(Stored data entries)
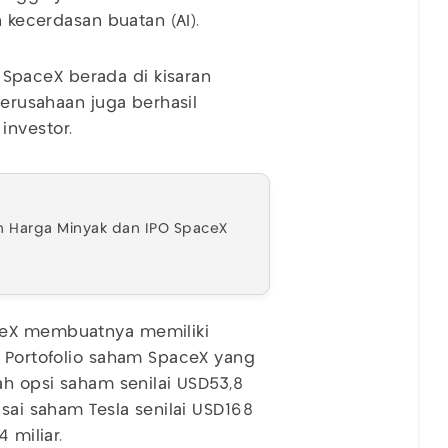
n kecerdasan buatan (AI).
SpaceX berada di kisaran
perusahaan juga berhasil
investor.
n Harga Minyak dan IPO SpaceX
ceX membuatnya memiliki
. Portofolio saham SpaceX yang
ah opsi saham senilai USD53,8
asai saham Tesla senilai USD168
 miliar.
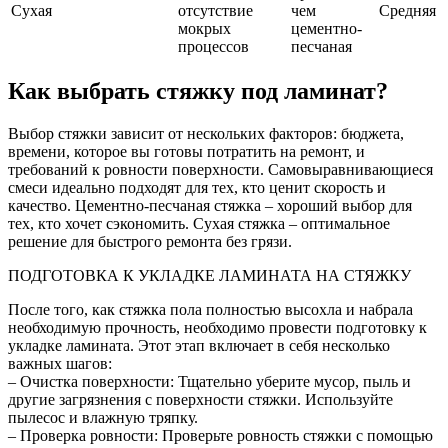
Сухая
отсутствие
чем
Средняя
мокрых
цементно-
процессов
песчаная
Как выбрать стяжку под ламинат?
Выбор стяжки зависит от нескольких факторов: бюджета,
времени, которое вы готовы потратить на ремонт, и
требований к ровности поверхности. Самовыравнивающиеся
смеси идеально подходят для тех, кто ценит скорость и
качество. Цементно-песчаная стяжка – хороший выбор для
тех, кто хочет сэкономить. Сухая стяжка – оптимальное
решение для быстрого ремонта без грязи.
ПОДГОТОВКА К УКЛАДКЕ ЛАМИНАТА НА СТЯЖКУ
После того, как стяжка пола полностью высохла и набрала
необходимую прочность, необходимо провести подготовку к
укладке ламината. Этот этап включает в себя несколько
важных шагов:
– Очистка поверхности: Тщательно уберите мусор, пыль и
другие загрязнения с поверхности стяжки. Используйте
пылесос и влажную тряпку.
– Проверка ровности: Проверьте ровность стяжки с помощью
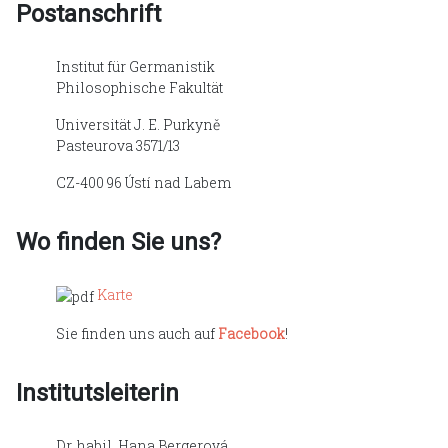
Postanschrift
Institut für Germanistik
Philosophische Fakultät
Universität J. E. Purkyně
Pasteurova 3571/13
CZ-400 96 Ústí nad Labem
Wo finden Sie uns?
Karte
Sie finden uns auch auf
Facebook
!
Institutsleiterin
Dr. habil. Hana Bergerová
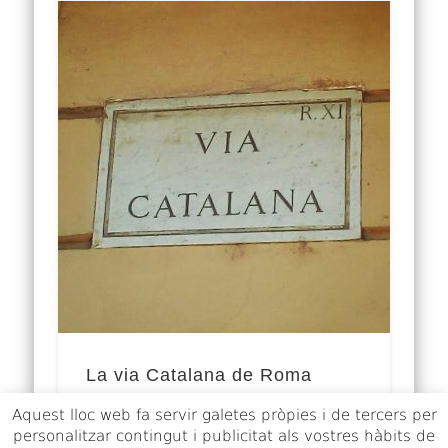
La via Catalana de Roma
Aquest lloc web fa servir galetes pròpies i de tercers per
L’emigració dels jueus catalans Jueus
personalitzar contingut i publicitat als vostres hàbits de
catalans com Mossé ben Nahman,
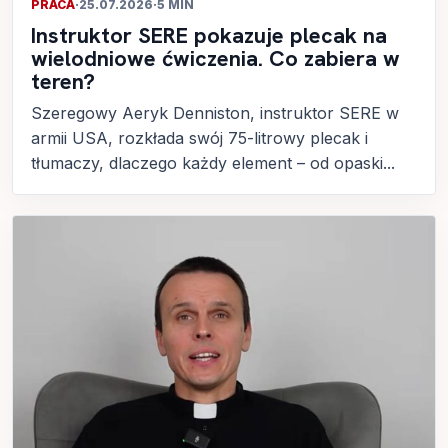
PRACA
·
25.07.2026
·
5 MIN
Instruktor SERE pokazuje plecak na
wielodniowe ćwiczenia. Co zabiera w
teren?
Szeregowy Aeryk Denniston, instruktor SERE w
armii USA, rozkłada swój 75-litrowy plecak i
tłumaczy, dlaczego każdy element – od opaski...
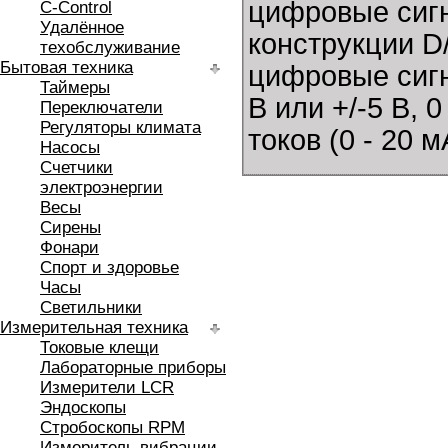
цифровые сигн
C-Control
Удалённое
конструкции D
техобслуживание
Бытовая техника
цифровые сигн
Таймеры
В или +/-5 В, 0
Переключатели
Регуляторы климата
токов (0 - 20 м
Насосы
Счетчики
электроэнергии
Весы
Сирены
Фонари
Спорт и здоровье
Часы
Светильники
Измерительная техника
Токовые клещи
Лабораторные приборы
Измерители LCR
Эндоскопы
Стробоскопы RPM
Измеритель вибрации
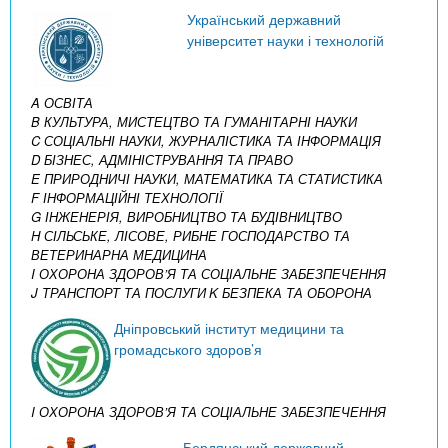
Український державний
університет науки і технологій
A ОСВІТА
B КУЛЬТУРА, МИСТЕЦТВО ТА ГУМАНІТАРНІ НАУКИ
C СОЦІАЛЬНІ НАУКИ, ЖУРНАЛІСТИКА ТА ІНФОРМАЦІЯ
D БІЗНЕС, АДМІНІСТРУВАННЯ ТА ПРАВО
E ПРИРОДНИЧІ НАУКИ, МАТЕМАТИКА ТА СТАТИСТИКА
F ІНФОРМАЦІЙНІ ТЕХНОЛОГІЇ
G ІНЖЕНЕРІЯ, ВИРОБНИЦТВО ТА БУДІВНИЦТВО
H СІЛЬСЬКЕ, ЛІСОВЕ, РИБНЕ ГОСПОДАРСТВО ТА
ВЕТЕРИНАРНА МЕДИЦИНА
I ОХОРОНА ЗДОРОВ’Я ТА СОЦІАЛЬНЕ ЗАБЕЗПЕЧЕННЯ
J ТРАНСПОРТ ТА ПОСЛУГИ
K БЕЗПЕКА ТА ОБОРОНА
Дніпровський інститут медицини та
громадського здоров’я
I ОХОРОНА ЗДОРОВ’Я ТА СОЦІАЛЬНЕ ЗАБЕЗПЕЧЕННЯ
Бердянський державний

• _Problem to solve_: Beginning with the line above that contains "ah opsi saham senilai USD53,8" and ending with the line that contains "Токовые клещи", quote each line exactly, keeping out the pictures.

• _Output for this exercise_:
ah opsi saham senilai USD53,8
asai saham Tesla senilai USD168
 miliar.
Сухая
отсутствие
чем
Средняя
мокрых
цементно-
процессов
песчаная
Как выбрать стяжку под ламинат?
Выбор стяжки зависит от нескольких факторов: бюджета,
времени, которое вы готовы потратить на ремонт, и
требований к ровности поверхности. Самовыравнивающиеся
смеси идеально подходят для тех, кто ценит скорость и
качество. Цементно-песчаная стяжка – хороший выбор для
тех, кто хочет сэкономить. Сухая стяжка – оптимальное
решение для быстрого ремонта без грязи.
ПОДГОТОВКА К УКЛАДКЕ ЛАМИНАТА НА СТЯЖКУ
После того, как стяжка пола полностью высохла и набрала
необходимую прочность, необходимо провести подготовку к
укладке ламината. Этот этап включает в себя несколько
важных шагов:
– Очистка поверхности: Тщательно уберите мусор, пыль и
другие загрязнения с поверхности стяжки. Используйте
пылесос и влажную тряпку.
– Проверка ровности: Проверьте ровность стяжки с помощью
Postanschrift
Institut für Germanistik
Philosophische Fakultät
Universität J. E. Purkyně
Pasteurova 3571/13
CZ-400 96 Ústí nad Labem
Wo finden Sie uns?
Karte
Sie finden uns auch auf
Facebook
!
Institutsleiterin
Dr. habil. Hana Bergerová
La via Catalana de Roma
Aquest lloc web fa servir galetes pròpies i de tercers per
L’emigració dels jueus catalans Jueus
personalitzar contingut i publicitat als vostres hàbits de
catalans com Mossé ben Nahman,
PRACA
·
25.07.2026
·
5 MIN
Instruktor SERE pokazuje plecak na
wielodniowe ćwiczenia. Co zabiera w
teren?
Szeregowy Aeryk Denniston, instruktor SERE w
armii USA, rozkłada swój 75-litrowy plecak i
tłumaczy, dlaczego każdy element – od opaski...
цифровые сигн
C-Control
Удалённое
конструкции D
техобслуживание
Бытовая техника
цифровые сигн
Таймеры
В или +/-5 В, 0
Переключатели
Регуляторы климата
токов (0 - 20 м
Насосы
Счетчики
электроэнергии
Весы
Сирены
Фонари
Спорт и здоровье
Часы
Светильники
Измерительная техника
Токовые клещи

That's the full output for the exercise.